# Work item
Scan the data for "titlebar" and copy the lines it appears in.
________________
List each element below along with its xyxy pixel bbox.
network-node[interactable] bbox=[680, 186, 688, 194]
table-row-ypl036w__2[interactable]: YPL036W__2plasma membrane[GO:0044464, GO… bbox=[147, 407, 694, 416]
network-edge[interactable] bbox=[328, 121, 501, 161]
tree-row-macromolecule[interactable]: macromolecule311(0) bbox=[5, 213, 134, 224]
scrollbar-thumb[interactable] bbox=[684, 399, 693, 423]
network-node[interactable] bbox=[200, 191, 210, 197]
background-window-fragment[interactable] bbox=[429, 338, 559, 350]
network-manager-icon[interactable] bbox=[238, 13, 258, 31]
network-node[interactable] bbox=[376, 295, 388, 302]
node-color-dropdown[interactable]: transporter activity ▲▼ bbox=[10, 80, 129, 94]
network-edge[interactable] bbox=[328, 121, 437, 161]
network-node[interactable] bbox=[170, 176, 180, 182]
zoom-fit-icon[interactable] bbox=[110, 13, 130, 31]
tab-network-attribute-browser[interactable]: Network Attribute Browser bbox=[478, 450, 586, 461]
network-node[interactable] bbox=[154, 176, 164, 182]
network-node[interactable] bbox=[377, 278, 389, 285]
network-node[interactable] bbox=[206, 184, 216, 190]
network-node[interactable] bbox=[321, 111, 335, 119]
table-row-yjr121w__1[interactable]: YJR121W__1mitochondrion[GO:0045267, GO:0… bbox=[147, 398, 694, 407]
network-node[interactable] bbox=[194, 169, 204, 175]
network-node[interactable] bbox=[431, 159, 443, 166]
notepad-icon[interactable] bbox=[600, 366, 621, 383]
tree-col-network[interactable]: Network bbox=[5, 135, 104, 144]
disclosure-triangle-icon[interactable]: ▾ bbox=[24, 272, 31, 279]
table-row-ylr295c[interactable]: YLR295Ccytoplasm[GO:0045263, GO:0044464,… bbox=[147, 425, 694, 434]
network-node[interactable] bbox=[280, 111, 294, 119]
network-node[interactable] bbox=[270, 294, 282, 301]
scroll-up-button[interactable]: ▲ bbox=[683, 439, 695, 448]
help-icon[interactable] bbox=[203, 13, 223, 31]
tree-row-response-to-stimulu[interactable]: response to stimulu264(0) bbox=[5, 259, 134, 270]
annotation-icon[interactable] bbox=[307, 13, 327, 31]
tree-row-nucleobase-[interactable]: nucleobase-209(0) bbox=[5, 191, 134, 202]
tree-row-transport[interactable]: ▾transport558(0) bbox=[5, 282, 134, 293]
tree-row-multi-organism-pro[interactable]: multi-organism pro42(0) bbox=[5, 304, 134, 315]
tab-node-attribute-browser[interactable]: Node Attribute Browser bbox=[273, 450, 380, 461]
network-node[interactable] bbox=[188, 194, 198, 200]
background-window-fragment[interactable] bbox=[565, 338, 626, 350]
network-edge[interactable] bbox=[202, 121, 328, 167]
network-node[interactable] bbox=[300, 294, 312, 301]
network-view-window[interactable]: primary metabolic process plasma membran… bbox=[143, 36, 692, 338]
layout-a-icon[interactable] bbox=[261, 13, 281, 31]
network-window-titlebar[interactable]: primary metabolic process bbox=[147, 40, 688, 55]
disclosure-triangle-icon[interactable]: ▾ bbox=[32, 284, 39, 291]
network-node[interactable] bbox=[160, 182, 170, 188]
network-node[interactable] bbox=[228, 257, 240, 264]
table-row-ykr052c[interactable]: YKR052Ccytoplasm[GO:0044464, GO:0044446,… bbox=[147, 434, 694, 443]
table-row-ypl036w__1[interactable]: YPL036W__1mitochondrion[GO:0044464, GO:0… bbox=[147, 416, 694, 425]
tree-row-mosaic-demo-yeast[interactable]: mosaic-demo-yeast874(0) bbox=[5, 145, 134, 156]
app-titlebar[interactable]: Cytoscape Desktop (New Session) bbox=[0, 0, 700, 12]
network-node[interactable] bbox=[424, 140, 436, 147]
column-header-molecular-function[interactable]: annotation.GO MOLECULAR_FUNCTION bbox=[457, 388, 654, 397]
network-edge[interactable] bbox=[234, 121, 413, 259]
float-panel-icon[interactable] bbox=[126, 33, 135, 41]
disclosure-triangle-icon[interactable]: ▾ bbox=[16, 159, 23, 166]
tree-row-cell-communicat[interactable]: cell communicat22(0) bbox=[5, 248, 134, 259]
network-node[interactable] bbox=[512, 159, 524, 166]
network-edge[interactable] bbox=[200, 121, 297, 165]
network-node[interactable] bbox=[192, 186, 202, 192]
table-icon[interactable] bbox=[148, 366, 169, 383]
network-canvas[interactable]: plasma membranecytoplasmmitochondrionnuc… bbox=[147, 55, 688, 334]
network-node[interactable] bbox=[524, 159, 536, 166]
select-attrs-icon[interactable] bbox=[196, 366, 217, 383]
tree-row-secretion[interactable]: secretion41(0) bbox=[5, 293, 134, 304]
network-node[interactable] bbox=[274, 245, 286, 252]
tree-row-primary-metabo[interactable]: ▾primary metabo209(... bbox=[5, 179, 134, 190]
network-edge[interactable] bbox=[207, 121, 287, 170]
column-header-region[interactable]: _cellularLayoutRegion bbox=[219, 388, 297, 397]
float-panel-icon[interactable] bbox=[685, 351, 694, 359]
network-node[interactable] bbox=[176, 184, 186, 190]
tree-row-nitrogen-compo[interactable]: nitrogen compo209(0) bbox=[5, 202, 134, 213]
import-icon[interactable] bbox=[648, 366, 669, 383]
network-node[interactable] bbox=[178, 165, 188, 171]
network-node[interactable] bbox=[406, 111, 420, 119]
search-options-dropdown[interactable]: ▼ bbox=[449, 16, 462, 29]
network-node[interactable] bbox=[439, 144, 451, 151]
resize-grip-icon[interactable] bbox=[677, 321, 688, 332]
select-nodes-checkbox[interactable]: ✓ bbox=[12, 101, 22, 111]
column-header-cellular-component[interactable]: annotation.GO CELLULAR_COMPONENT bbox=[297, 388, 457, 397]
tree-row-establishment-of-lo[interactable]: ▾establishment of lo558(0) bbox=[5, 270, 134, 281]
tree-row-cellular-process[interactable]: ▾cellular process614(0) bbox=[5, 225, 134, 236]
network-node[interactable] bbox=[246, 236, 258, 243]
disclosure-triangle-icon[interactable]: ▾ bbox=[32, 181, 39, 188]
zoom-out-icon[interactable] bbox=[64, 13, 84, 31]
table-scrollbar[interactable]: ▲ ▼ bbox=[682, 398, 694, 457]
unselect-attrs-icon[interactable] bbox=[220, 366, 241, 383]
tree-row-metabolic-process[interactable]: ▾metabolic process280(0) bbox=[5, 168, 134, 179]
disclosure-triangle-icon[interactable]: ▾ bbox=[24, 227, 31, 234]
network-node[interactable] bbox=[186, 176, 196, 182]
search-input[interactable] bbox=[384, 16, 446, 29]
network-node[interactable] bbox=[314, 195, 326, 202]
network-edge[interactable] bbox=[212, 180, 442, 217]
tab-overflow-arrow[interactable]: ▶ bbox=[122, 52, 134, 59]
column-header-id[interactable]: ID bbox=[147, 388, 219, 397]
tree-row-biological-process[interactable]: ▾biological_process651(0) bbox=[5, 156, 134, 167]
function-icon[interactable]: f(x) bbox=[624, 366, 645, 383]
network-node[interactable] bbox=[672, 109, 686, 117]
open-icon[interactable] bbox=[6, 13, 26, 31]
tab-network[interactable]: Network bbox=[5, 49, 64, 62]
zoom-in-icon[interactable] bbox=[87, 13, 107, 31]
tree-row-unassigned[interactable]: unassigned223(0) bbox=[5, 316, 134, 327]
________________
# Your solution
network-window-titlebar[interactable]: primary metabolic process bbox=[147, 40, 688, 55]
app-titlebar[interactable]: Cytoscape Desktop (New Session) bbox=[0, 0, 700, 12]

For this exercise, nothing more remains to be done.